Sutherland still realizing NCAA
title win did happen
By Darren
Steinke
Gordie Howe Sports Complex
Savannah Sutherland does a drill at the Track and Field Track. |
On June 10 at the 2023 National Collegiate Athletics Association Track and Field Championships held at Mike A. Myers Stadium in Austin, Texas, Sutherland won the championship race in the 400-metre women’s hurdles in a time of 54.45 seconds with the University of Michigan Wolverines. Along with claiming the NCAA title, Sutherland’s time was a personal best, set a school record, a Canadian U23 record and the 2023 world championship standard.
She just missed clipping Sage Watson’s overall Canadian
record in the 400-metre women’s hurdles of 54.32 seconds set in October of
2019.
With having won an NCAA title with one of the most storied
overall athletic programs in the Wolverines, Sutherland’s win made major rounds
in mainstream media and social media.
In early July, she returned home and first spent quality
family time in her hometown of Borden, which is located about 53 kilometres
northwest of Saskatoon. She proceeded to return to the Track and Field Track on
the Gordie Howe Sports Complex grounds to train with the elite national level
crew that includes Michelle Harrison, Nicole Ostertag and Madisson Lawrence.
The training mates would send good-natured jabs Sutherland’s
way telling her how well-known she was and that news of her heroics takes over
their social media feeds. Sutherland, who turned 20-years-old on August 7, chuckled
at the comments about her newfound fame.

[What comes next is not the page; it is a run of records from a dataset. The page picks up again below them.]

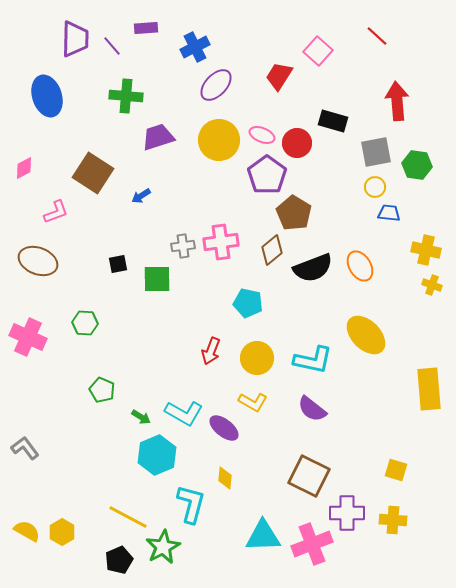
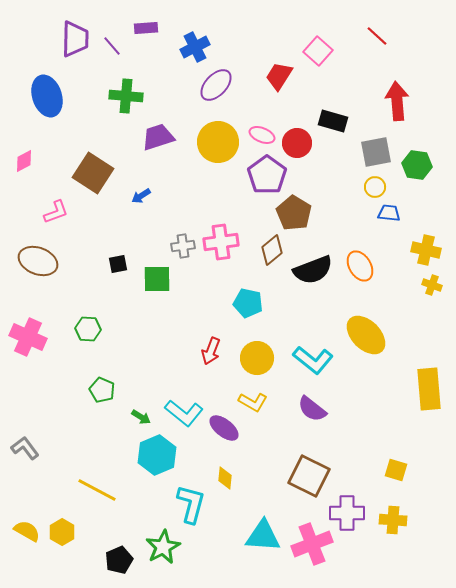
yellow circle at (219, 140): moved 1 px left, 2 px down
pink diamond at (24, 168): moved 7 px up
black semicircle at (313, 268): moved 2 px down
green hexagon at (85, 323): moved 3 px right, 6 px down
cyan L-shape at (313, 360): rotated 27 degrees clockwise
cyan L-shape at (184, 413): rotated 9 degrees clockwise
yellow line at (128, 517): moved 31 px left, 27 px up
cyan triangle at (263, 536): rotated 6 degrees clockwise
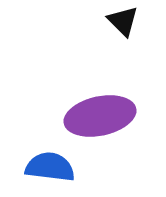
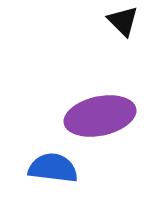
blue semicircle: moved 3 px right, 1 px down
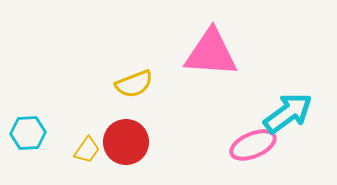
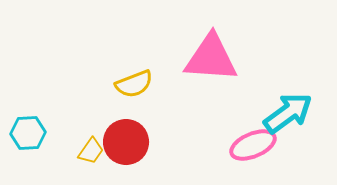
pink triangle: moved 5 px down
yellow trapezoid: moved 4 px right, 1 px down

Due to the fact she was only in her
second season with the Wolverines when she won her NCAA crown, Sutherland
admits she still thinks that day was some sort of dream.
“It still feels surreal,” said Sutherland. “It almost feels like it didn’t happen to me.
“It is like someone that I watched on TV. It hasn’t sunk in that, ‘Hey, that was me on the track.’ It still feels pretty unreal.”
Savannah Sutherland jogs around the Track and Field Track. |
“I just wanted to get out hard,” said Sutherland about the
NCAA title race. “I knew that there was a pretty big head wind on the back
stretch, so I was just focused on that first 200-metres on getting out.
“It was around the 250-mark where I started wondering like,
‘Hey, where is everybody else.’ The two people that were favoured were on my
inside, so I couldn’t see them for the whole race. Coming around that last
curve, it kind of sunk in that, ‘Hey, I could win this thing.’
“Then, it was just trying to come home as strong as I could.
It was a little scary, because I knew that they were coming after me. I was
just hoping that I could hold them off for that last 150-metres.”
Sutherland,
who stands 5-foot-8, was named the Women’s Track Athlete of the Year for the
Big Ten Conference. Her lengthy list of accomplishments for the 2022-23 season
included a Big Ten championship in the 400-metre hurdles, a Big Ten
championship in the 4 X 400-metre relay for the indoor season, a first team
all-American nod in the 400-metre hurdles and a first team all-American
selection in the 400-metre race for the indoor season.
In the
400-metre race, Sutherland set a personal best time for outdoors at 51.41
seconds on February 25 and a personal best in indoors at 51.60 second in March 11.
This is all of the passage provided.